Fraudulent Telephone Tax Refunds, Abusive Roth
IRAs Top Off 2007 Dirty Dozen Tax Scams
WASHINGTON The Internal Revenue Service today identified
12 of the most blatant scams affecting American taxpayers and
warned people not to fall for schemes peddled by scamsters.
This year the Dirty Dozen highlights
five new scams that IRS auditors and criminal investigators have
uncovered. Topping off the list are fraudulent refunds being claimed
in connection with the special Telephone Excise Tax Refund available
to most taxpayers this filing season.
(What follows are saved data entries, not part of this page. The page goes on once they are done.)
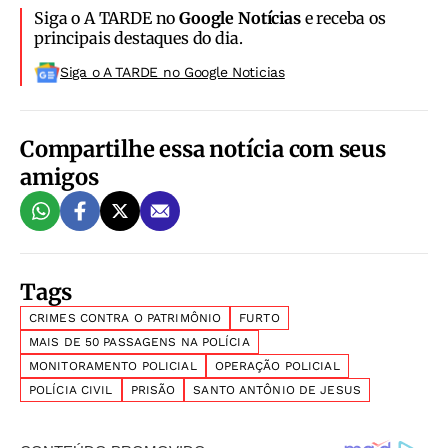
Siga o A TARDE no
Google Notícias
e receba os
principais destaques do dia.
Siga o A TARDE no Google Noticias
Compartilhe essa notícia com seus
amigos
Tags
CRIMES CONTRA O PATRIMÔNIO
FURTO
MAIS DE 50 PASSAGENS NA POLÍCIA
MONITORAMENTO POLICIAL
OPERAÇÃO POLICIAL
POLÍCIA CIVIL
PRISÃO
SANTO ANTÔNIO DE JESUS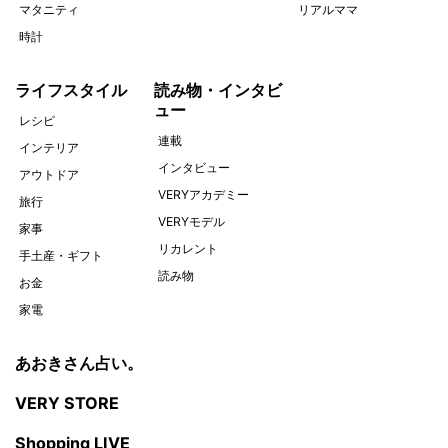
マタニティ
リアルママ
時計
ライフスタイル
読み物・インタビ
ュー
レシピ
連載
インテリア
インタビュー
アウトドア
VERYアカデミー
旅行
VERYモデル
家事
リカレント
手土産・ギフト
読み物
お金
家電
あおきさん占い。
VERY STORE
Shopping LIVE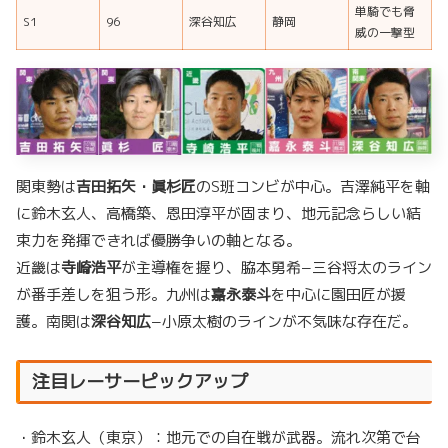
単騎でも脅
S1
96
深谷知広
静岡
威の一撃型
関東勢は
吉田拓矢・眞杉匠
のS班コンビが中心。吉澤純平を軸
に鈴木玄人、高橋築、恩田淳平が固まり、地元記念らしい結
束力を発揮できれば優勝争いの軸となる。
近畿は
寺崎浩平
が主導権を握り、脇本勇希−三谷将太のライン
が番手差しを狙う形。九州は
嘉永泰斗
を中心に園田匠が援
護。南関は
深谷知広
−小原太樹のラインが不気味な存在だ。
注目レーサーピックアップ
・鈴木玄人（東京）：地元での自在戦が武器。流れ次第で台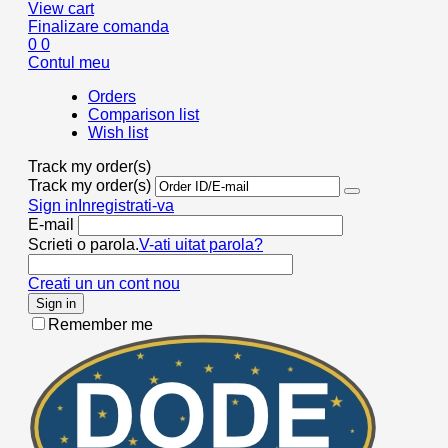
View cart
Finalizare comanda
0
0
Contul meu
Orders
Comparison list
Wish list
Track my order(s)
Track my order(s)
Sign in
Inregistrati-va
E-mail
Scrieti o parola.
V-ati uitat parola?
Creati un un cont nou
Sign in
Remember me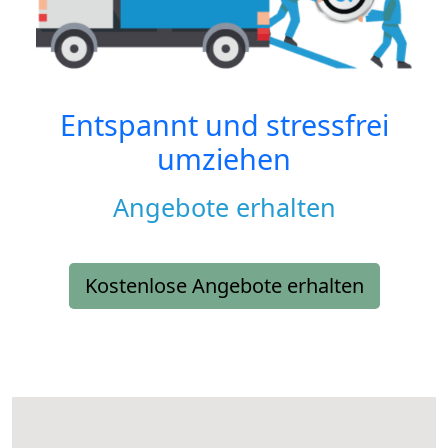
Entspannt und stressfrei
umziehen
Angebote erhalten
Kostenlose Angebote erhalten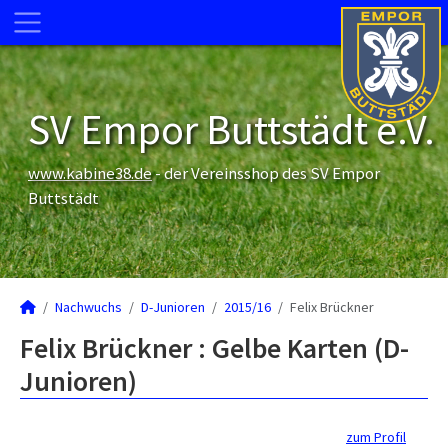
SV Empor Buttstädt e.V.
www.kabine38.de
- der Vereinsshop des SV Empor
Buttstädt
Nachwuchs
D-Junioren
2015/16
Felix Brückner
Felix Brückner : Gelbe Karten (D-
Junioren)
zum Profil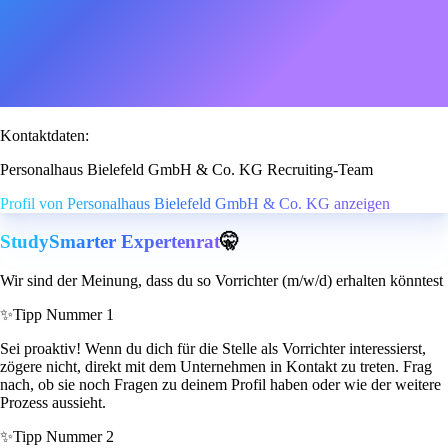
Kontaktdaten:
Personalhaus Bielefeld GmbH & Co. KG Recruiting-Team
Profil von Personalhaus Bielefeld GmbH & Co. KG anzeigen
StudySmarter Expertenrat
🤫
Wir sind der Meinung, dass du so Vorrichter (m/w/d) erhalten könntest
✨
Tipp Nummer 1
Sei proaktiv! Wenn du dich für die Stelle als Vorrichter interessierst,
zögere nicht, direkt mit dem Unternehmen in Kontakt zu treten. Frag
nach, ob sie noch Fragen zu deinem Profil haben oder wie der weitere
Prozess aussieht.
✨
Tipp Nummer 2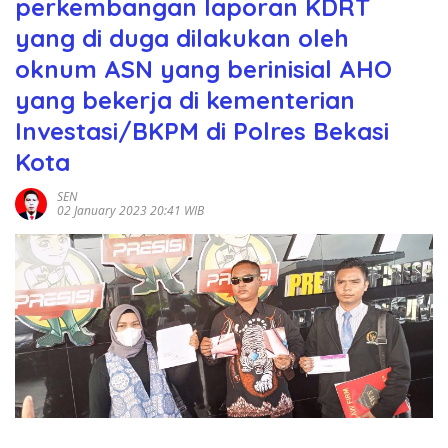
perkembangan laporan KDRT
yang di duga dilakukan oleh
oknum ASN yang berinisial AHO
yang bekerja di kementerian
Investasi/BKPM di Polres Bekasi
Kota
SEN
02 January 2023 20:41 WIB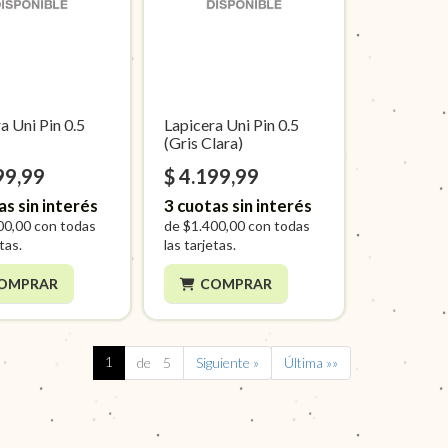
a Uni Pin 0.5
Lapicera Uni Pin 0.5
(Gris Clara)
99,99
$ 4.199,99
as sin interés
3
cuotas sin interés
00,00
con todas
de
$1.400,00
con todas
etas.
las tarjetas.
OMPRAR
COMPRAR
1
de 5
Siguiente »
Última »»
The IRS is actively investigating
instances of this scam involving tax preparers who are preparing
inflated refund requests.
Also new to the Dirty Dozen this year are abuses
pertaining to Roth IRAs, the American Indian Employment Credit,
domestic shell corporations and structured entities.
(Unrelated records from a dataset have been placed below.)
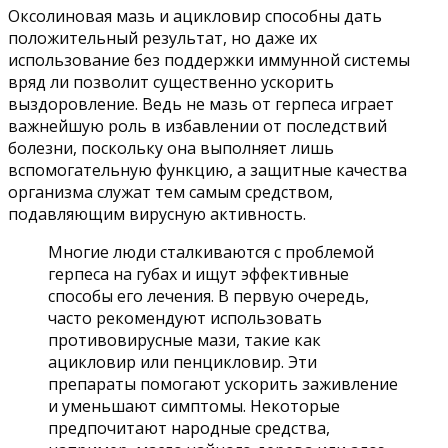
Оксолиновая мазь и ацикловир способны дать
положительный результат, но даже их
использование без поддержки иммунной системы
вряд ли позволит существенно ускорить
выздоровление. Ведь не мазь от герпеса играет
важнейшую роль в избавлении от последствий
болезни, поскольку она выполняет лишь
вспомогательную функцию, а защитные качества
организма служат тем самым средством,
подавляющим вирусную активность.
Многие люди сталкиваются с проблемой
герпеса на губах и ищут эффективные
способы его лечения. В первую очередь,
часто рекомендуют использовать
противовирусные мази, такие как
ацикловир или пенцикловир. Эти
препараты помогают ускорить заживление
и уменьшают симптомы. Некоторые
предпочитают народные средства,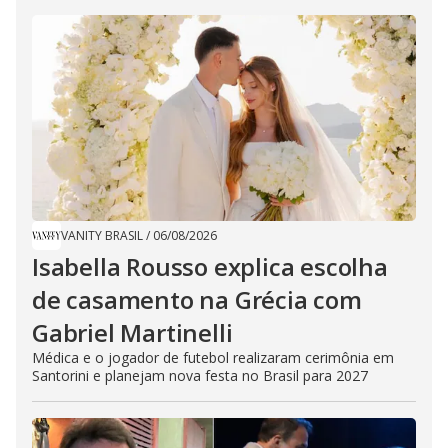
VANITY BRASIL
/
06/08/2026
Isabella Rousso explica escolha
de casamento na Grécia com
Gabriel Martinelli
Médica e o jogador de futebol realizaram cerimônia em
Santorini e planejam nova festa no Brasil para 2027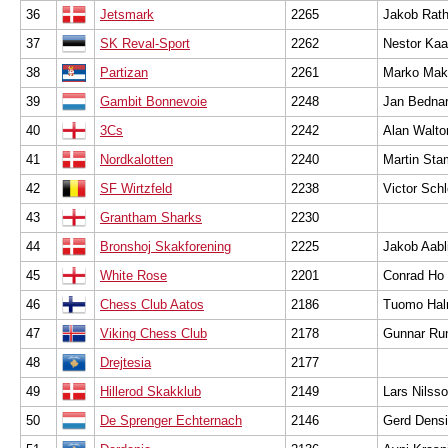
36
Jetsmark
2265
Jakob Rath
37
SK Reval-Sport
2262
Nestor Kaa
38
Partizan
2261
Marko Mak
39
Gambit Bonnevoie
2248
Jan Bednar
40
3Cs
2242
Alan Walto
41
Nordkalotten
2240
Martin Sta
42
SF Wirtzfeld
2238
Victor Sch
43
Grantham Sharks
2230
44
Bronshoj Skakforening
2225
Jakob Aab
45
White Rose
2201
Conrad Ho
46
Chess Club Aatos
2186
Tuomo Ha
47
Viking Chess Club
2178
Gunnar Ru
48
Drejtesia
2177
49
Hillerod Skakklub
2149
Lars Nilss
50
De Sprenger Echternach
2146
Gerd Dens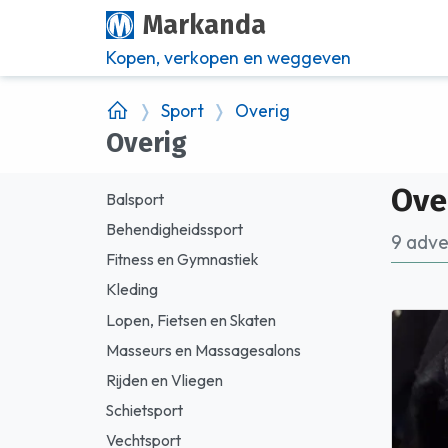
Markanda
Kopen, verkopen en weggeven
Sport
Overig
Overig
Ove
Balsport
Behendigheidssport
9 adver
Fitness en Gymnastiek
Kleding
Lopen, Fietsen en Skaten
Masseurs en Massagesalons
Rijden en Vliegen
Schietsport
Vechtsport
Taxpayers shouldnt let their guard
down, IRS Commissioner Mark W. Everson said. Dont
get taken by scam artists making outrageous promises. If you use
a tax professional, pick someone who is reputable. Taxpayers should
remember they are ultimately responsible for what is on their
tax return even if some unscrupulous preparers have steered them
in the wrong direction.
Involvement in tax schemes leads to problems
for scam artists and taxpayers. Tax return preparers and promoters
risk significant penalties, interest and possible criminal prosecution.
The IRS urges taxpayers to avoid these common
schemes:
1. Telephone Excise Tax Refund Abuses: Early
filings show some individual taxpayers have requested large and
apparently improper amounts for the special telephone tax refund.
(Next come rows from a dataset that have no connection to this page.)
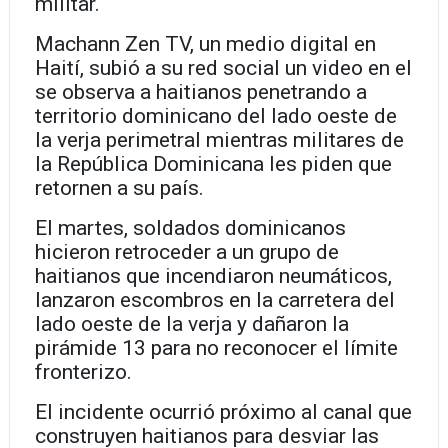
militar.
Machann Zen TV, un medio digital en
Haití, subió a su red social un video en el
se observa a haitianos penetrando a
territorio dominicano del lado oeste de
la verja perimetral mientras militares de
la República Dominicana les piden que
retornen a su país.
El martes, soldados dominicanos
hicieron retroceder a un grupo de
haitianos que incendiaron neumáticos,
lanzaron escombros en la carretera del
lado oeste de la verja y dañaron la
pirámide 13 para no reconocer el límite
fronterizo.
El incidente ocurrió próximo al canal que
construyen haitianos para desviar las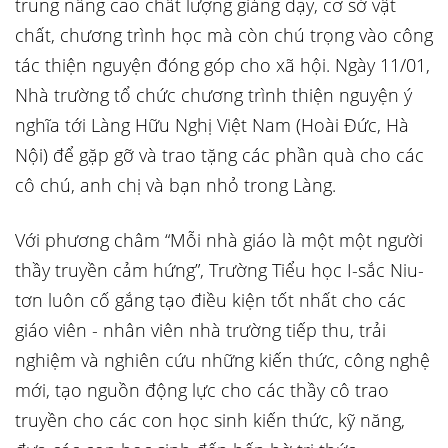
trung nâng cao chất lượng giảng dạy, cơ sở vật
chất, chương trình học mà còn chú trọng vào công
tác thiện nguyện đóng góp cho xã hội. Ngày 11/01,
Nhà trường tổ chức chương trình thiện nguyện ý
nghĩa tới Làng Hữu Nghị Việt Nam (Hoài Đức, Hà
Nội) để gặp gỡ và trao tặng các phần quà cho các
cô chú, anh chị và bạn nhỏ trong Làng.
Với phương châm “Mỗi nhà giáo là một một người
thầy truyền cảm hứng”, Trường Tiểu học I-sắc Niu-
tơn luôn cố gắng tạo điều kiện tốt nhất cho các
giáo viên - nhân viên nhà trường tiếp thu, trải
nghiệm và nghiên cứu những kiến thức, công nghệ
mới, tạo nguồn động lực cho các thầy cô trao
truyền cho các con học sinh kiến thức, kỹ năng,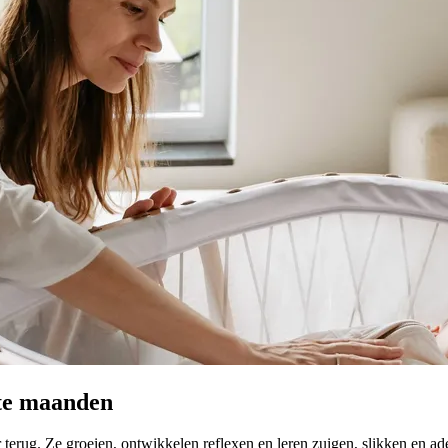
ste maanden
terug. Ze groeien, ontwikkelen reflexen en leren zuigen, slikken en ad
In some cases, taxpayers appear to be requesting a refund of the
entire amount of their phone bills, rather than just the three-percent
tax on long-distance and bundled service to which they are entitled.
Some tax preparers are helping their clients file apparently improper
requests. The IRS is investigating potential abuses in this area
and will take prompt action against taxpayers who claim improper
refund amounts and against the return preparers who help them.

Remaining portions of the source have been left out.